Small and boutique hotel managers have become Internet savvy. Unlike major chains, they have limited marketing budgets and limited abilities to compensate clients whose experience may be less than optimal. Keenly aware of the power of online customer reviews, they monitor such sites as TripAdvisor.

Having received a bad online review, one hotel I visited works hard to provide a wonderful customer experience by offering a glass of wine when guests arrive, knowledgeable travel advice, and a bottle of wine when they leave. The owner innately understood Nielsen BuzzMetrics’ Pete Blackshaw‘s recommendation that marketers should understand the types of experiences that trigger talk value.

A hotel stay is the quintessential experiential offering. Learning about monitoring and responding to the consumer conversation can be applied to any product, of course, particularly infrequent, expensive ones.
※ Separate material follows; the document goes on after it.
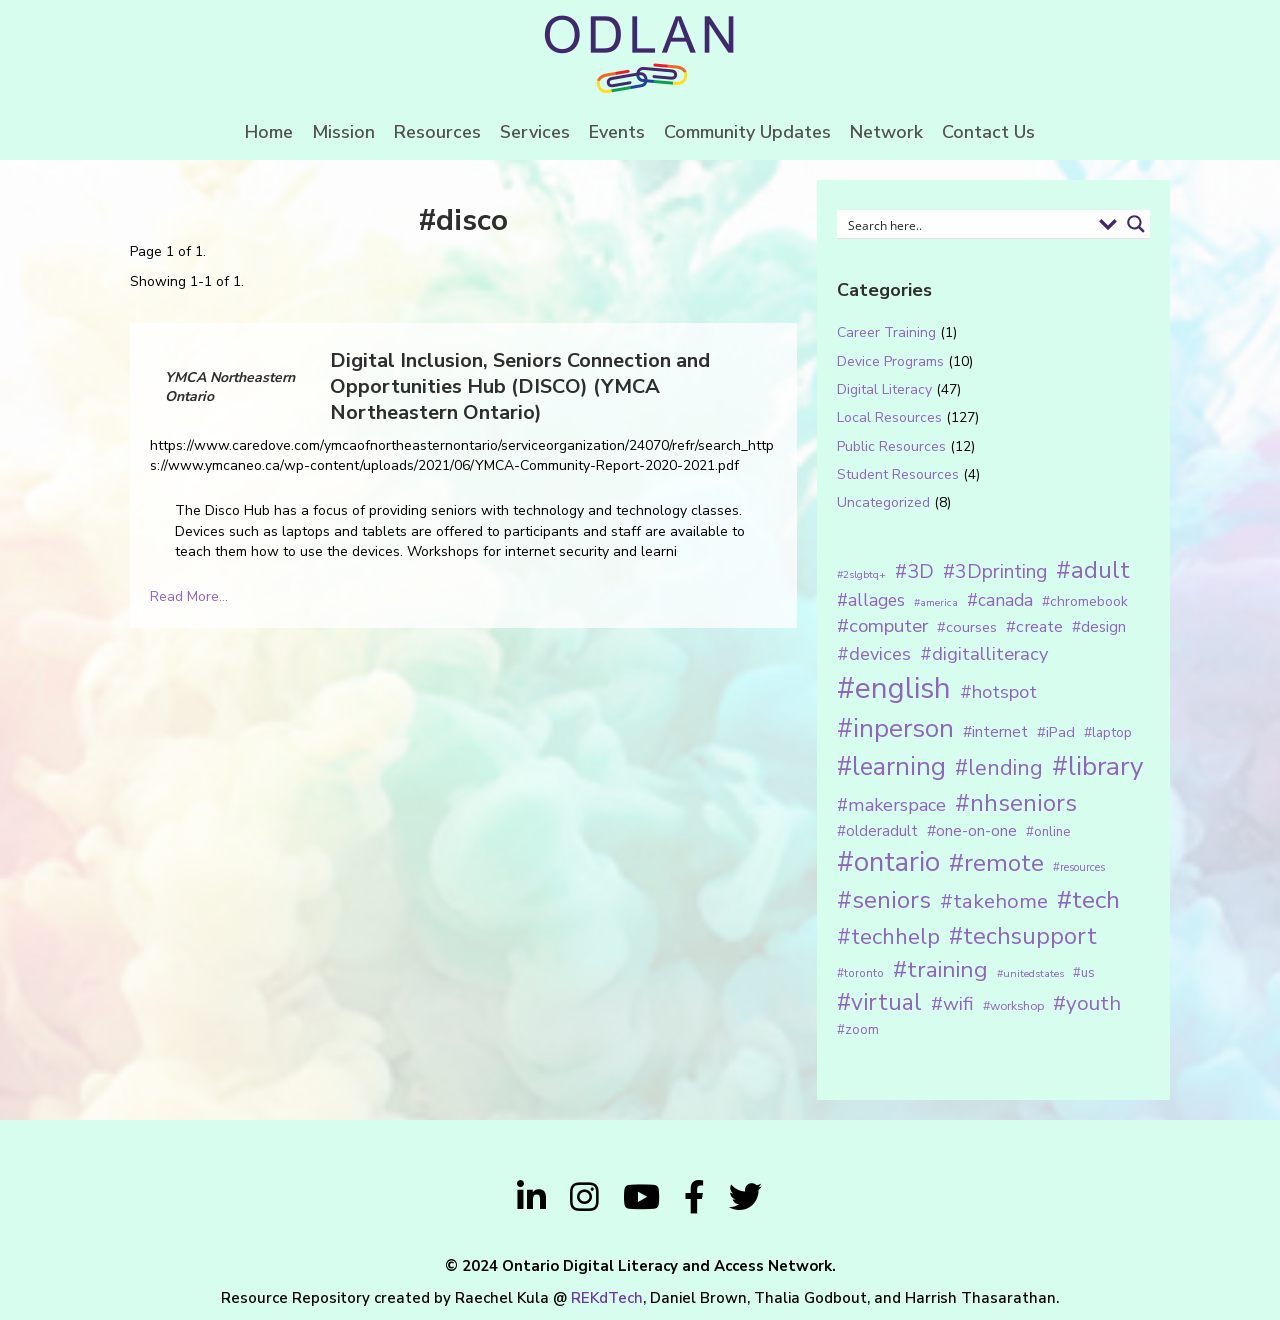 The image size is (1280, 1320). Describe the element at coordinates (1013, 1005) in the screenshot. I see `#workshop [#workshop (13 items)]` at that location.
It’s important marketers determine when aspects of their offerings cause customers to comment online, to enhance features that cause delight, and to fix those that are negative.

Gathering Customer Input

Your aim in collecting customer feedback and listening to the conversation is to get your target market’s perspective and to uncover issues or insights you can’t get from other analyses. Before starting, check whether your firm collects this information in areas outside the marketing function.
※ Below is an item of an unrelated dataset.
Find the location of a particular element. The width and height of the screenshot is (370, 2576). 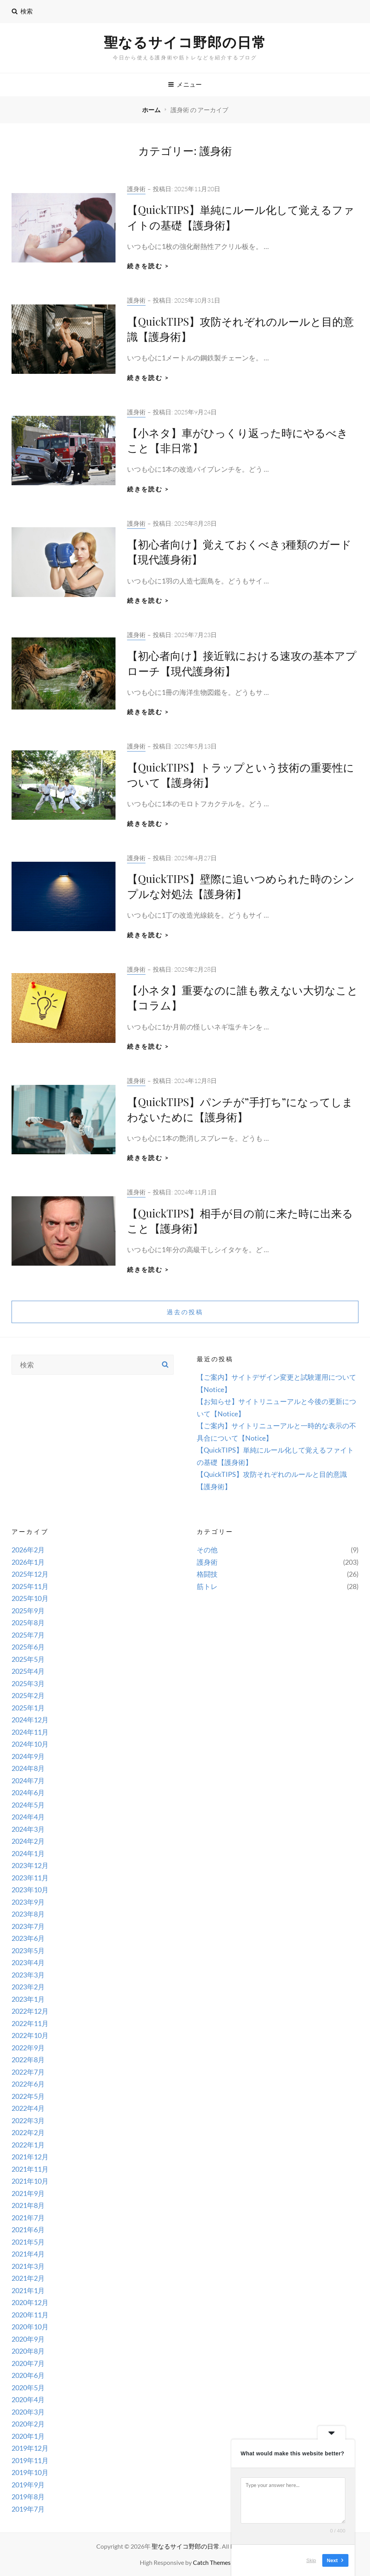

2022年7月 is located at coordinates (28, 2072).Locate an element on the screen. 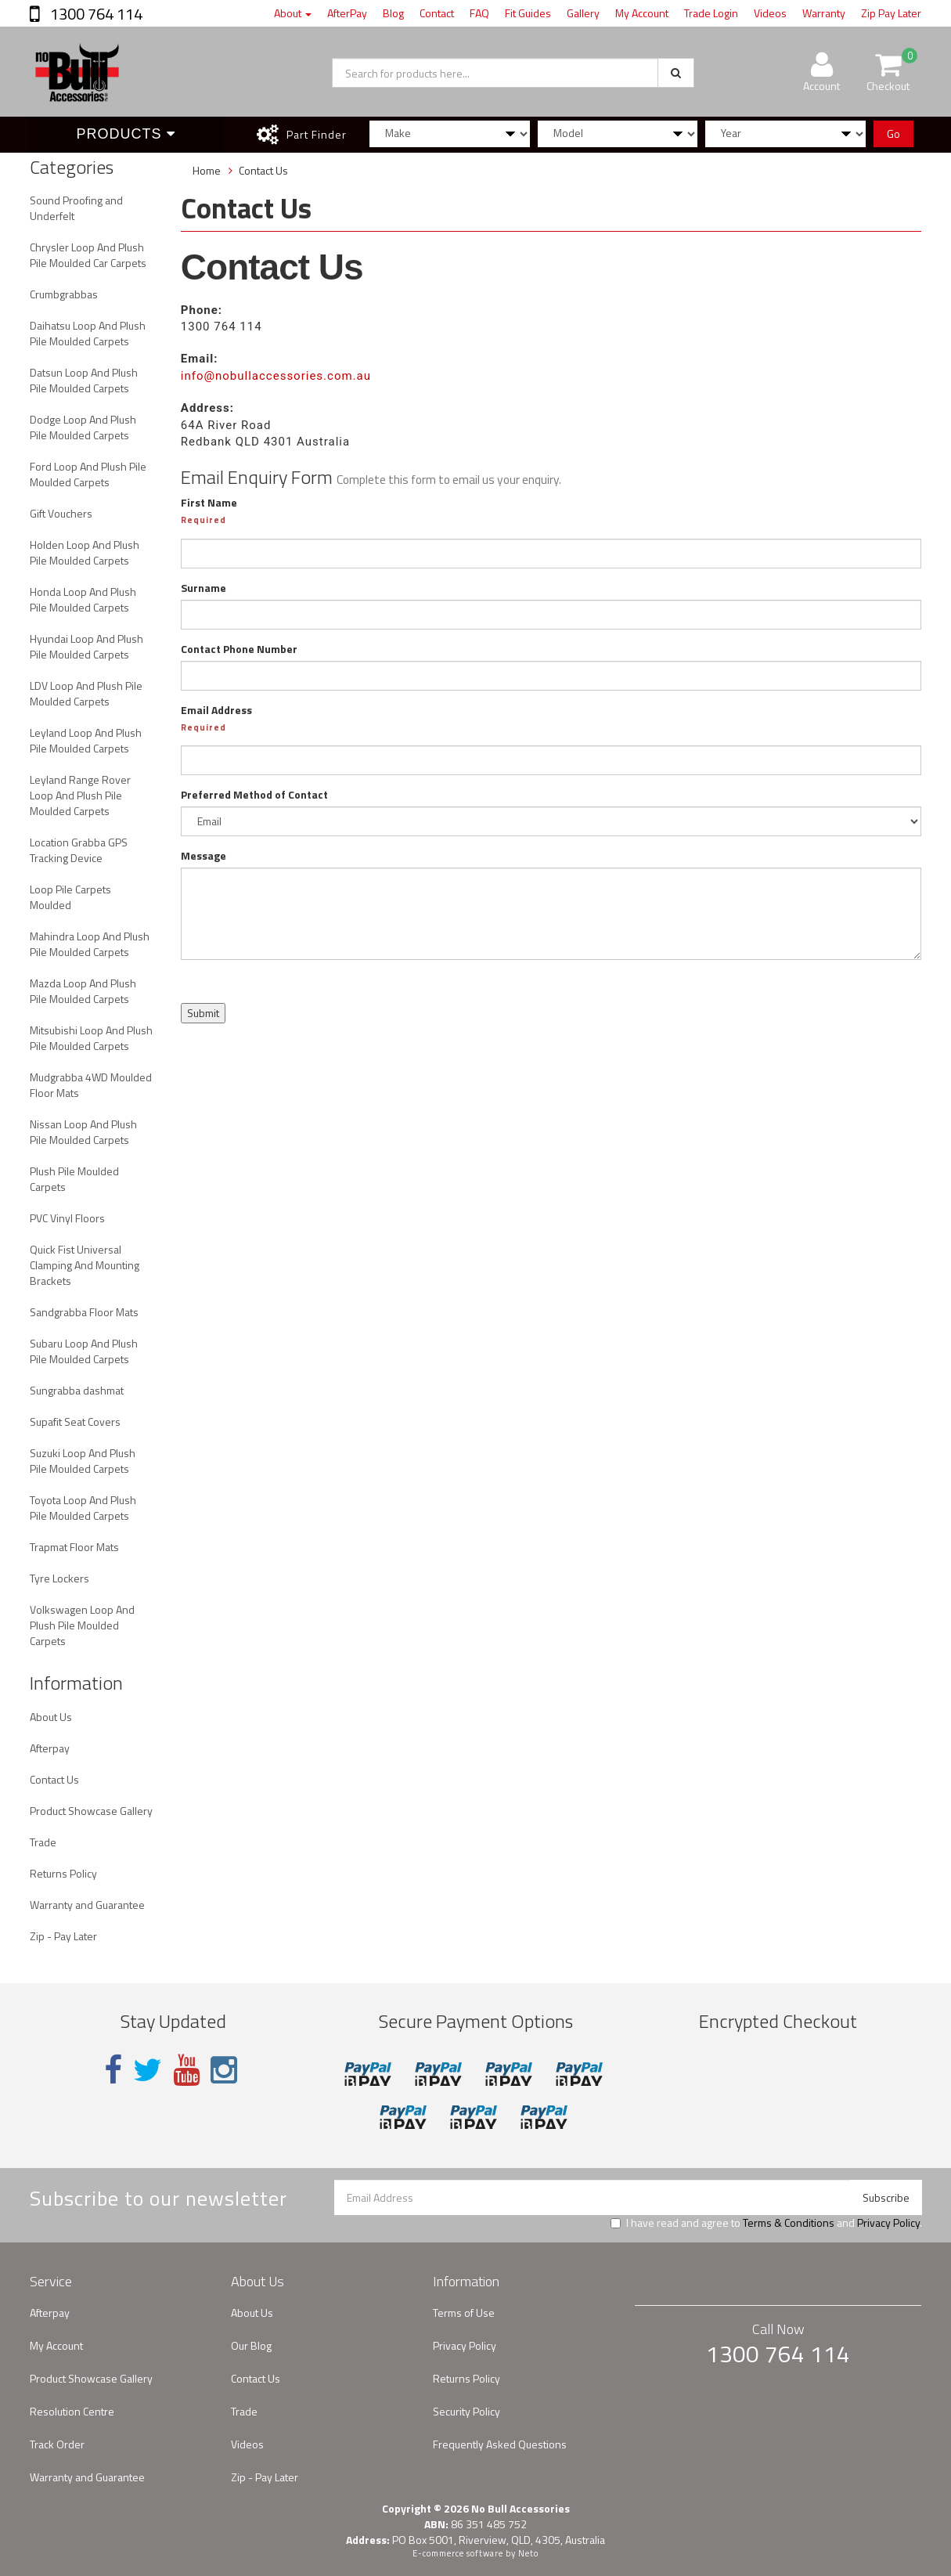 This screenshot has height=2576, width=951. Security Policy is located at coordinates (466, 2411).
Some suggestions for collecting feedback:

  • Invite customer input on your Web site, in correspondence, and through other touch points. Read it and, at a minimum, thank customers for communicating. Tap customer service and call-center staff to get their help and insights on these efforts.
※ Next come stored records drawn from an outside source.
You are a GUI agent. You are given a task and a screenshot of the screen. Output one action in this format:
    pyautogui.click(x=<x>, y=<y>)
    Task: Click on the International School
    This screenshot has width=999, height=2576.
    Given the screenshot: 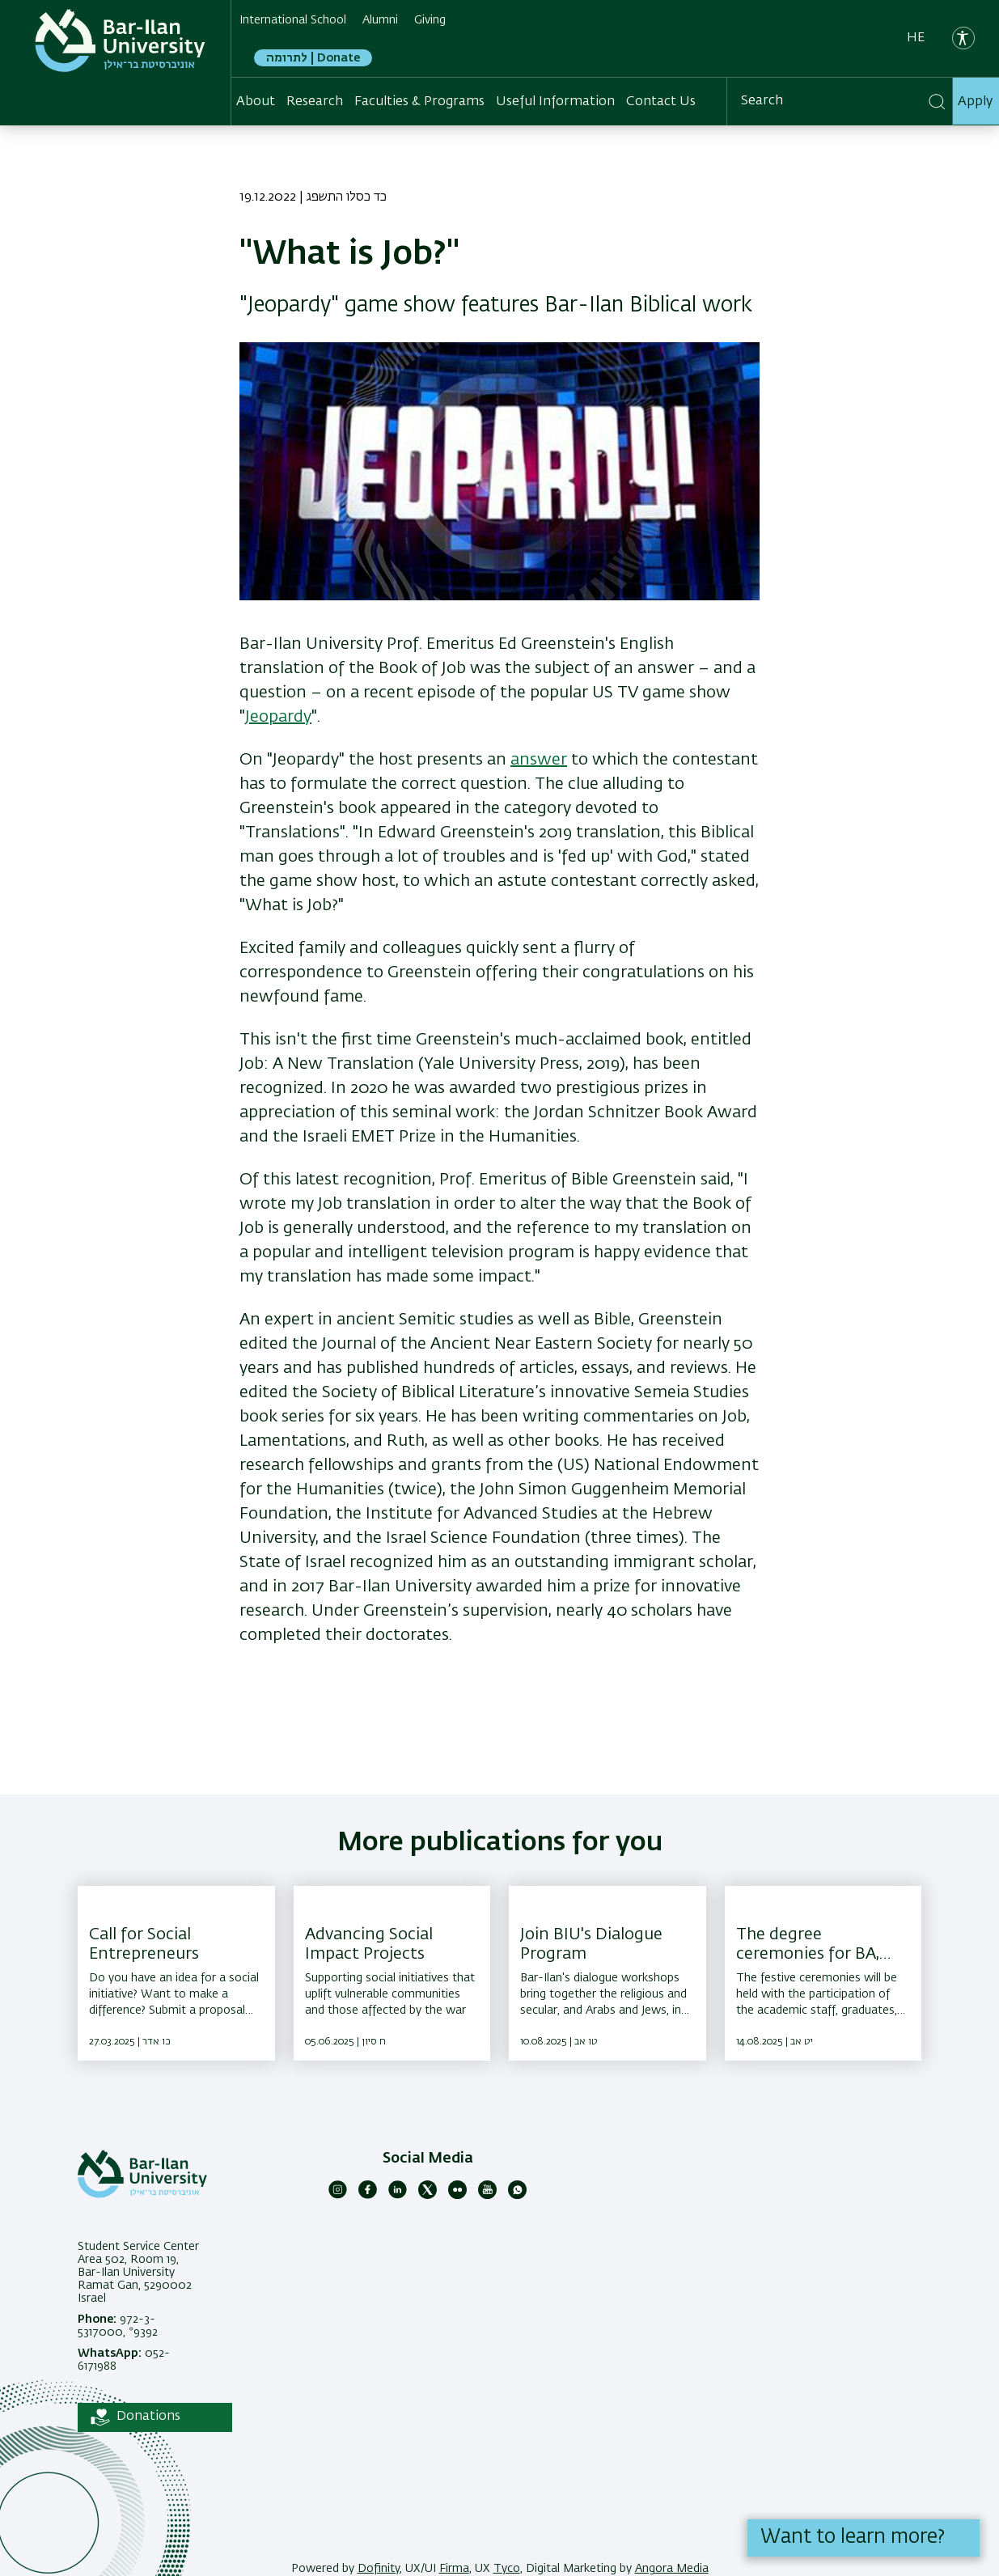 What is the action you would take?
    pyautogui.click(x=292, y=20)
  • Track consumer comments and buzz on relevant message boards, forums, and rating sites. Starwood Hotels takes this a step further. Writing as the Starwood Lurker, customer service coordinator William R. Sanders participates in message boards and engages consumers. Since November 2000, he’s made over 12,000 posts to FlyerTalk. Notable is the transparency with which Sanders does this, adding to his credibility on the board as a customer advocate.
  • Set up an online customer research panel to solicit input on new initiatives and ongoing issues. Ensure members feel they’re being heard, and thank them for their participation. One online resource for this is Communispace.

Assessing Customer Feedback

Here’s how to put feedback data into an actionable format and analyze it:

  • Categorize and track customer comments on your site and other consumer touch points. Consider having someone read through comments and organize them based on corporate goals or needs. The aim is to uncover issues, trends, and new ideas.

  • Use surveys to measure post-purchase impressions. To develop a set of metrics around softer aspects of your offering and customer experience, use a consistent questionnaire. Online tools like can facilitate the process. Starwoods Hotels creates goals for hotel managers based on these results.
  • Monitor online consumer-generated media (CGM). These outlets capture unsolicited consumer response. Free tools such as Google Alerts, Technorati, and IceRocket can track the online conversation. Alternatively, you can use a premium solution like Nielsen BuzzMetrics that can monitor and analyze feedback both online and across a broad range of touch points.
  • Check sites where consumers comment and rate products/services (if they exist for your offering). In travel, these include as TripAdvisor, Zagat, and BizRate. This will give you a relative idea of your ranking compared to your peer set’s, as well as comments that can shed light on areas that need improvement and opportunities you may be overlooking. If there’s negative input, respond immediately. TripAdvisor’s marketing SVP Christine Petersen notes that though hoteliers are encouraged to respond to posts, the company has strong policies and internal filters and tools against fraud (e.g., hoteliers posting favorable reviews about themselves.)

Although more difficult to measure precisely, gathering and organizing customer input from both CGM and customer touch points yields insight regarding your customers’ experience and attitudes. This information will help you improve your offering and address customer concerns.

You may be surprised at what you discover.